Benjamin F. Butler
During the war, African American troops also faced a different kind of battle: a battle against discrimination in pay, promotions, and medical care. Despite promises of equal treatment, blacks were relegated to separate regiments commanded by white officers. Black soldiers received less pay than white soldiers, inferior benefits, and poorer food and equipment. While a white private was paid $13 a month plus a $3.50 clothing allowance, blacks received just $10 a month, out of which $3 was deducted for clothing. Furthermore, black soldiers were not provided with the enlistment bonuses commonly given to white soldiers, and, until the end of the war, the federal government refused to commission black officers.

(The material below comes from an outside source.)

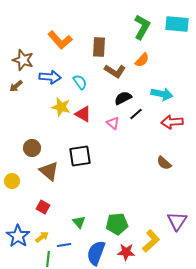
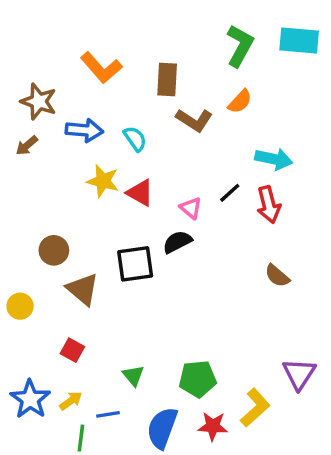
black semicircle: (123, 98) -> (177, 242), moved
red arrow: (172, 122) -> (269, 205), moved, turned -100

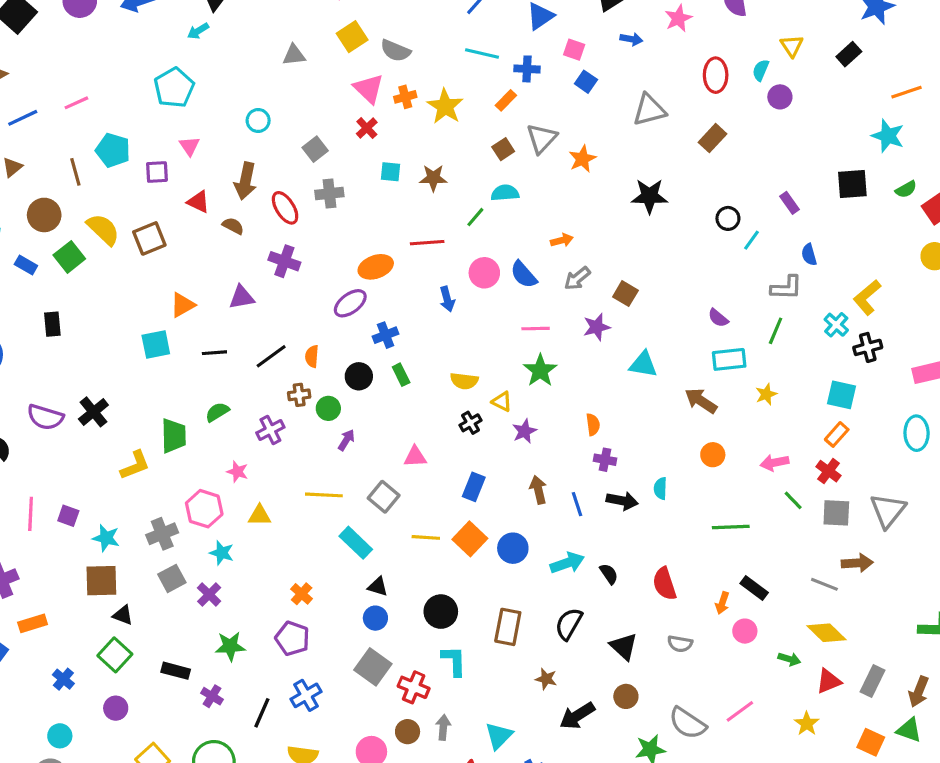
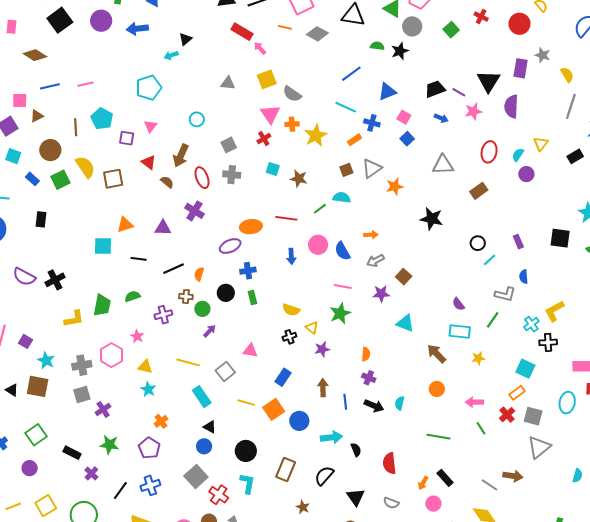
gray square: (836, 513) -> (533, 416), moved
cyan star: (222, 553) -> (148, 389), moved
black triangle: (123, 615) -> (12, 390), moved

Within the ranks, black troops faced repeated humiliations; most were employed in menial assignments and kept in rear-echelon, fatigue jobs. They were punished by whipping or by being tied by their thumbs; if captured by the Confederates, they faced execution. But despite these trials, African American soldiers won their for equal pay (in 1864) and in 1865 they were allowed to serve as line officers. Drawing upon the education and training they received in the military, many former troops became community leaders during Reconstruction.
One Union captain explained the significance of black military participation on the attitudes of many white soldiers. "A great many [white people]," he wrote, "have the idea that the entire Negro race are vastly their inferiors. A few weeks of calm unprejudiced life here would disabuse them, I think. I have a more elevated opinion of their abilities than I ever had before. I know that many of them are vastly the superiors of those...who would condemn them to a life of brutal degradation."
In the following selection, General Benjamin F. Butler directs his men to treat black soldiers with respect and declares his opposition to the government's policy of paying African American soldiers less than white soldiers. This document is extremely revealing and illustrative of the most "liberal" and "best-intentioned" values of the 1860s.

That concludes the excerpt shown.